• Source information:
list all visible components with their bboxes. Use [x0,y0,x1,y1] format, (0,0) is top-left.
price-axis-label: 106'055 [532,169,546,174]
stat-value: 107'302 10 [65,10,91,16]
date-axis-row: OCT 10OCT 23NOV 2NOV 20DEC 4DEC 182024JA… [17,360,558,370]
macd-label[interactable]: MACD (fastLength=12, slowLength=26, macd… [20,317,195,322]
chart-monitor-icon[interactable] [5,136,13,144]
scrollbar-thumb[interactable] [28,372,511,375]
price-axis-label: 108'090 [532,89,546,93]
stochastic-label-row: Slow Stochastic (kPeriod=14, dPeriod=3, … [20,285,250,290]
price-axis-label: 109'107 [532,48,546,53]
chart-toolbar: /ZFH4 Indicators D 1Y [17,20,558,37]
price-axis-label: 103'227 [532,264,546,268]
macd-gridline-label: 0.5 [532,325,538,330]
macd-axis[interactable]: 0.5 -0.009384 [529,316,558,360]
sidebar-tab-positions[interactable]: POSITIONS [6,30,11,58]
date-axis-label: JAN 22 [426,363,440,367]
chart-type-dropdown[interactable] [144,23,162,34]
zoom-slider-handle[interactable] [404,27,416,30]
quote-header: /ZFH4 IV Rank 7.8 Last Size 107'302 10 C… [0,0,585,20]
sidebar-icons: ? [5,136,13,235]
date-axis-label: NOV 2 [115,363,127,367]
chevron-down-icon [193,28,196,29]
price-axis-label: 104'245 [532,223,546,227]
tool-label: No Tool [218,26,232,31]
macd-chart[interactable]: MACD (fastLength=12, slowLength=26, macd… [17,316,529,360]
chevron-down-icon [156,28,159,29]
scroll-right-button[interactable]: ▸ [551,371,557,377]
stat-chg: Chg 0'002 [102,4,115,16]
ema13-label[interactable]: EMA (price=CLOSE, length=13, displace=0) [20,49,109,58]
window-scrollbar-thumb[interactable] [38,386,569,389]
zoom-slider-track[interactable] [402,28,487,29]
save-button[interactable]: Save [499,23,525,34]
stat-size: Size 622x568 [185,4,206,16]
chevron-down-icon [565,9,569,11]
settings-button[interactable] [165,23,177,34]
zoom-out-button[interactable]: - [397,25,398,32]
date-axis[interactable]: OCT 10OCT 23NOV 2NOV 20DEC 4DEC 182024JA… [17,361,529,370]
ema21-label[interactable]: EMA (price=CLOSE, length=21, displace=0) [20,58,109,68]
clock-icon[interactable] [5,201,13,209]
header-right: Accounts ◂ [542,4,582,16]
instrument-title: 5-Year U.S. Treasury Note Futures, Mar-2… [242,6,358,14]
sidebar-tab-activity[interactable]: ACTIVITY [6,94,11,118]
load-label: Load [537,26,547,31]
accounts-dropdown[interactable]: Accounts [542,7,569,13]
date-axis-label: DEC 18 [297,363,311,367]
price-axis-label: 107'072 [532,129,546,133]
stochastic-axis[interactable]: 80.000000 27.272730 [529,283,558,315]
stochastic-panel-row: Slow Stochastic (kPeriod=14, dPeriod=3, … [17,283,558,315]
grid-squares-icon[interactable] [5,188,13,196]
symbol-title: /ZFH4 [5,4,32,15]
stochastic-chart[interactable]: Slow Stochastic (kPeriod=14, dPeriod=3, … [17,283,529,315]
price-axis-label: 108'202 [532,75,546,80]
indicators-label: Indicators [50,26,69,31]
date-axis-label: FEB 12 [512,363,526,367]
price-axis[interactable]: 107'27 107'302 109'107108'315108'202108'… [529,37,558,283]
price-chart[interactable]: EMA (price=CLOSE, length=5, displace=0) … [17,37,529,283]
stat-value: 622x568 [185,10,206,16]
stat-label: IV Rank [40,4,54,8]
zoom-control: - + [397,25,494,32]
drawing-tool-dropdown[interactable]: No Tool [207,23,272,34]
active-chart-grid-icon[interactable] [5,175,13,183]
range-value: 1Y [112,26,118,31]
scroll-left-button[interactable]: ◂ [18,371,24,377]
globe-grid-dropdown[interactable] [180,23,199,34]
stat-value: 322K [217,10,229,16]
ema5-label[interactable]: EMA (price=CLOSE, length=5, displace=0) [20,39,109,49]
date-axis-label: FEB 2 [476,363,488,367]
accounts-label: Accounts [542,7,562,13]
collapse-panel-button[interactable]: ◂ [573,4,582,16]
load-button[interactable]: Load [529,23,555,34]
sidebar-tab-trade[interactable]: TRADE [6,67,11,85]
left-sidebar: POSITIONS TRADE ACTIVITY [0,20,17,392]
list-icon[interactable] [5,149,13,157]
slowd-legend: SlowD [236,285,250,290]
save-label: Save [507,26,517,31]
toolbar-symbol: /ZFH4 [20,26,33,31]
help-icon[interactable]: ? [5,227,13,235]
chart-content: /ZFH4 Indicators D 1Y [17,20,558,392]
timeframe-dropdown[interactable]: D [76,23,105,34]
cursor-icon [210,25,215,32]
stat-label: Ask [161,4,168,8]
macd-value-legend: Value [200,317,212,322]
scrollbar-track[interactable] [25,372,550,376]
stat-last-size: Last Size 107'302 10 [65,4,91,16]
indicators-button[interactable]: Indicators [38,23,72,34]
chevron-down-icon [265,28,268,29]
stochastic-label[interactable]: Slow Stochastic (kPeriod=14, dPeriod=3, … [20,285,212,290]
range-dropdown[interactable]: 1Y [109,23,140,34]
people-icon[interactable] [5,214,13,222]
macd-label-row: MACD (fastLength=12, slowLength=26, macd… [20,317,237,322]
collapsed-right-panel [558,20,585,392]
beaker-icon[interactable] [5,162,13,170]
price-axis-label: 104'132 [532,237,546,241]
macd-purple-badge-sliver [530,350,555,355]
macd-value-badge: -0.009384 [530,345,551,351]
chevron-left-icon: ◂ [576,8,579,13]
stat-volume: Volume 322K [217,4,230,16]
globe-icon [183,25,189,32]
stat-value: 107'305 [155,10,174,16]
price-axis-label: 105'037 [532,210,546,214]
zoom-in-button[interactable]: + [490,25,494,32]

• Exercise brief: Write out the listing exactly, keeping every character.

• Your solution:
list all visible components with their bboxes. Use [x0,y0,x1,y1] format, (0,0) is top-left.
price-axis-label: 106'055 [532,169,546,174]
stat-value: 107'302 10 [65,10,91,16]
date-axis-row: OCT 10OCT 23NOV 2NOV 20DEC 4DEC 182024JA… [17,360,558,370]
macd-label[interactable]: MACD (fastLength=12, slowLength=26, macd… [20,317,195,322]
chart-monitor-icon[interactable] [5,136,13,144]
scrollbar-thumb[interactable] [28,372,511,375]
price-axis-label: 108'090 [532,89,546,93]
stochastic-label-row: Slow Stochastic (kPeriod=14, dPeriod=3, … [20,285,250,290]
price-axis-label: 109'107 [532,48,546,53]
chart-toolbar: /ZFH4 Indicators D 1Y [17,20,558,37]
price-axis-label: 103'227 [532,264,546,268]
macd-gridline-label: 0.5 [532,325,538,330]
macd-axis[interactable]: 0.5 -0.009384 [529,316,558,360]
sidebar-tab-positions[interactable]: POSITIONS [6,30,11,58]
date-axis-label: JAN 22 [426,363,440,367]
chart-type-dropdown[interactable] [144,23,162,34]
zoom-slider-handle[interactable] [404,27,416,30]
quote-header: /ZFH4 IV Rank 7.8 Last Size 107'302 10 C… [0,0,585,20]
sidebar-icons: ? [5,136,13,235]
date-axis-label: NOV 2 [115,363,127,367]
chevron-down-icon [193,28,196,29]
price-axis-label: 104'245 [532,223,546,227]
tool-label: No Tool [218,26,232,31]
macd-chart[interactable]: MACD (fastLength=12, slowLength=26, macd… [17,316,529,360]
chevron-down-icon [156,28,159,29]
scroll-right-button[interactable]: ▸ [551,371,557,377]
stat-chg: Chg 0'002 [102,4,115,16]
ema13-label[interactable]: EMA (price=CLOSE, length=13, displace=0) [20,49,109,58]
window-scrollbar-thumb[interactable] [38,386,569,389]
zoom-slider-track[interactable] [402,28,487,29]
save-button[interactable]: Save [499,23,525,34]
stat-size: Size 622x568 [185,4,206,16]
chevron-down-icon [565,9,569,11]
settings-button[interactable] [165,23,177,34]
zoom-out-button[interactable]: - [397,25,398,32]
date-axis[interactable]: OCT 10OCT 23NOV 2NOV 20DEC 4DEC 182024JA… [17,361,529,370]
ema21-label[interactable]: EMA (price=CLOSE, length=21, displace=0) [20,58,109,68]
clock-icon[interactable] [5,201,13,209]
header-right: Accounts ◂ [542,4,582,16]
instrument-title: 5-Year U.S. Treasury Note Futures, Mar-2… [242,6,358,14]
sidebar-tab-activity[interactable]: ACTIVITY [6,94,11,118]
load-label: Load [537,26,547,31]
accounts-dropdown[interactable]: Accounts [542,7,569,13]
date-axis-label: DEC 18 [297,363,311,367]
price-axis-label: 107'072 [532,129,546,133]
stochastic-axis[interactable]: 80.000000 27.272730 [529,283,558,315]
stochastic-panel-row: Slow Stochastic (kPeriod=14, dPeriod=3, … [17,283,558,315]
grid-squares-icon[interactable] [5,188,13,196]
symbol-title: /ZFH4 [5,4,32,15]
stochastic-chart[interactable]: Slow Stochastic (kPeriod=14, dPeriod=3, … [17,283,529,315]
price-axis-label: 108'202 [532,75,546,80]
indicators-label: Indicators [50,26,69,31]
date-axis-label: FEB 12 [512,363,526,367]
price-axis[interactable]: 107'27 107'302 109'107108'315108'202108'… [529,37,558,283]
price-chart[interactable]: EMA (price=CLOSE, length=5, displace=0) … [17,37,529,283]
stat-value: 622x568 [185,10,206,16]
stat-label: IV Rank [40,4,54,8]
zoom-control: - + [397,25,494,32]
drawing-tool-dropdown[interactable]: No Tool [207,23,272,34]
active-chart-grid-icon[interactable] [5,175,13,183]
range-value: 1Y [112,26,118,31]
scroll-left-button[interactable]: ◂ [18,371,24,377]
globe-grid-dropdown[interactable] [180,23,199,34]
stat-value: 322K [217,10,229,16]
ema5-label[interactable]: EMA (price=CLOSE, length=5, displace=0) [20,39,109,49]
date-axis-label: FEB 2 [476,363,488,367]
accounts-label: Accounts [542,7,562,13]
collapse-panel-button[interactable]: ◂ [573,4,582,16]
load-button[interactable]: Load [529,23,555,34]
sidebar-tab-trade[interactable]: TRADE [6,67,11,85]
left-sidebar: POSITIONS TRADE ACTIVITY [0,20,17,392]
list-icon[interactable] [5,149,13,157]
slowd-legend: SlowD [236,285,250,290]
save-label: Save [507,26,517,31]
toolbar-symbol: /ZFH4 [20,26,33,31]
help-icon[interactable]: ? [5,227,13,235]
chart-content: /ZFH4 Indicators D 1Y [17,20,558,392]
timeframe-dropdown[interactable]: D [76,23,105,34]
cursor-icon [210,25,215,32]
stat-label: Ask [161,4,168,8]
macd-value-legend: Value [200,317,212,322]
scrollbar-track[interactable] [25,372,550,376]
stat-last-size: Last Size 107'302 10 [65,4,91,16]
indicators-button[interactable]: Indicators [38,23,72,34]
chevron-down-icon [265,28,268,29]
stochastic-label[interactable]: Slow Stochastic (kPeriod=14, dPeriod=3, … [20,285,212,290]
range-dropdown[interactable]: 1Y [109,23,140,34]
people-icon[interactable] [5,214,13,222]
macd-label-row: MACD (fastLength=12, slowLength=26, macd… [20,317,237,322]
collapsed-right-panel [558,20,585,392]
beaker-icon[interactable] [5,162,13,170]
price-axis-label: 104'132 [532,237,546,241]
macd-purple-badge-sliver [530,350,555,355]
macd-value-badge: -0.009384 [530,345,551,351]
chevron-left-icon: ◂ [576,8,579,13]
stat-volume: Volume 322K [217,4,230,16]
globe-icon [183,25,189,32]
stat-value: 107'305 [155,10,174,16]
price-axis-label: 105'037 [532,210,546,214]
zoom-in-button[interactable]: + [490,25,494,32]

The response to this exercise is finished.